The next speaker was the Rev. R. A. Torrey, who said:

"It is often the first duty of a pastor to speak words of comfort to those whose hearts are aching with sorrow and breaking underneath the burden of death, but this is utterly unnecessary to-day. The God of all comfort has already abundantly comforted them, and they will be able to comfort others. I have spent hours in the past few days with those who were nearest to our departed friend, and the words I have heard from them have been words of 'Rest in God, and triumph.'

"As one of them has said: 'God must be answering the prayers that are going up for us all over the world, we are being so wonderfully sustained,' Another has said: 'His last four glorious hours of life have taken all the sting out of death,' and still another, 'Be sure that every word to-day is a word of triumph.'

"Two thoughts has God laid upon my heart this hour. The first is that wonderful letter of Paul in I. Corinthians xv. 10—'By the grace of God I am what I am.' God wonderfully magnified His grace in the life of D. \,. Moody. God was magnified in his birth. The babe that was born 62 years ago— the wonderful soul was God's gift to the world. How much that meant to the world; how much the world has been blessed and benefited by it we shall never know this side of the coming of Christ. God's grace was magnified in his conversion. He was born in sin, as we are, but God by the power of His word, the regenerating power of His Holy Spirit, made him a mighty man of God. How much the conversion of that boy in Boston 43 years ago meant to the world no man can tell, but it was all God's grace that did it .

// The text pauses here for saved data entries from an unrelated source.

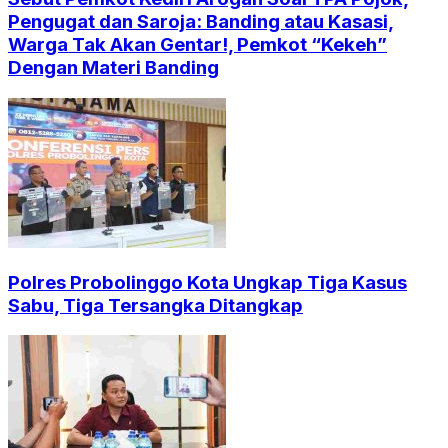
Pengugat dan Saroja: Banding atau Kasasi,
Warga Tak Akan Gentar!, Pemkot “Kekeh”
Dengan Materi Banding
Polres Probolinggo Kota Ungkap Tiga Kasus
Sabu, Tiga Tersangka Ditangkap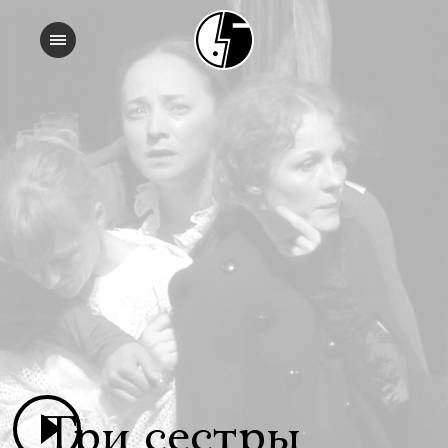
Три сестры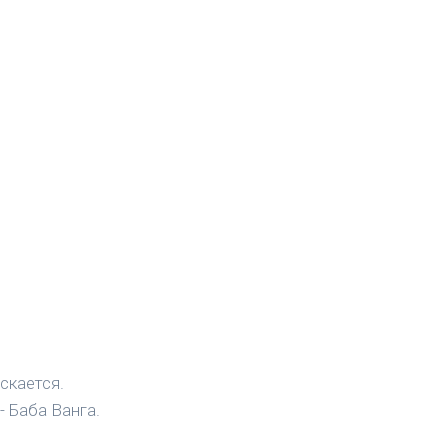
скается.
- Баба Ванга.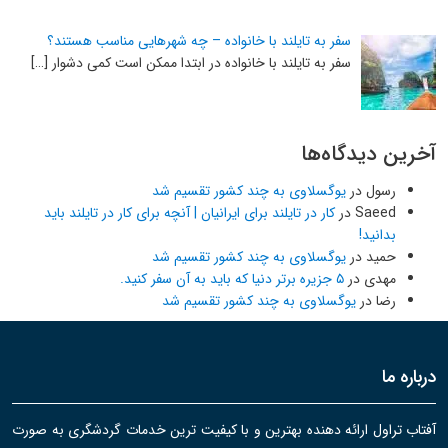
سفر به تایلند با خانواده – چه شهرهایی مناسب هستند؟
سفر به تایلند با خانواده در ابتدا ممکن است کمی دشوار […]
آخرین دیدگاه‌ها
رسول
در
یوگسلاوی به چند کشور تقسیم شد
Saeed
در
کار در تایلند برای ایرانیان | آنچه برای کار در تایلند باید
بدانید!
حمید
در
یوگسلاوی به چند کشور تقسیم شد
مهدی
در
۵ جزیره برتر دنیا که باید به آن سفر کنید.
رضا
در
یوگسلاوی به چند کشور تقسیم شد
درباره ما
آفتاب تراول ارائه دهنده بهترین و با کیفیت ترین خدمات گردشگری به صورت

"God's grace and love was magnified again in the development of that character. He had the strength of body that was possessed by few sons of men.

"It was all from God. To God alone was it due that he differed from other men. That character was God's gift to a world that sorely needed men like him. God's grace and love were magnified again in his service. The great secret of his success was supernatural power, given in answer to prayer.

"Time and time again has the question been asked, 'What was the secret of his wonderful power?' The question is easily answered. There were doubtless secondary things that contributed to it, but the great central secret of his power was the anointing of the Holy Ghost. It was simply another fulfillment by God of the promise that has been realized throughout the centuries of the church's history: 'Ye shall receive power after that the Holy Ghost shall come upon you.'

"God was magnified again in his marvelous triumph over death, but what we call death had absolutely no terrors for him. He calmly looked death in the face, and said, 'Earth is receding. Heaven is opening. God is calling me.' Is this death? It isn't bad at all. It is sweet. No pain. No valley. 'I have been within the gates.' It-is beautiful. It is glorious. 'Do not call me back. God is calling me.'

"This was God's grace in Christ that was thus magnified in our brother's triumph over that last enemy, death. From beginning to end, from the hour of his birth until he is laid at rest on yonder hilltop, Mr. Moody's life has been a promulgation of God's everlasting grace and love.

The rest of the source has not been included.